Task requirements ->
For each record, copy the text exactly and omit any picture it holds.
───── Information supplied ─────
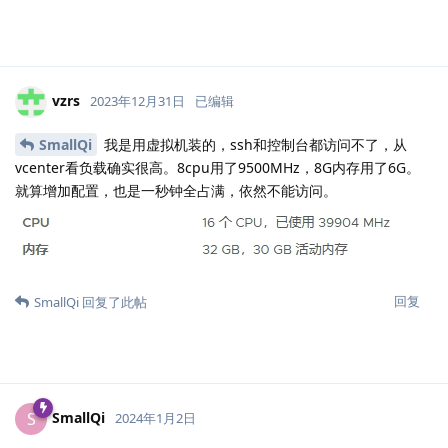
vzrs
2023年12月31日
已编辑
SmallQi
我是用虚拟机装的，ssh和控制台都访问不了，从
vcenter看负载确实很高。8cpu用了9500MHz，8G内存用了6G。
就算增加配置，也是一秒钟全占满，依然不能访问。
回复
SmallQi
回复了此帖
SmallQi
S
2024年1月2日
─────
Response to this exercise ->
vzrs
2023年12月31日
已编辑
SmallQi
我是用虚拟机装的，ssh和控制台都访问不了，从
vcenter看负载确实很高。8cpu用了9500MHz，8G内存用了6G。
就算增加配置，也是一秒钟全占满，依然不能访问。
回复
SmallQi
回复了此帖
SmallQi
S
2024年1月2日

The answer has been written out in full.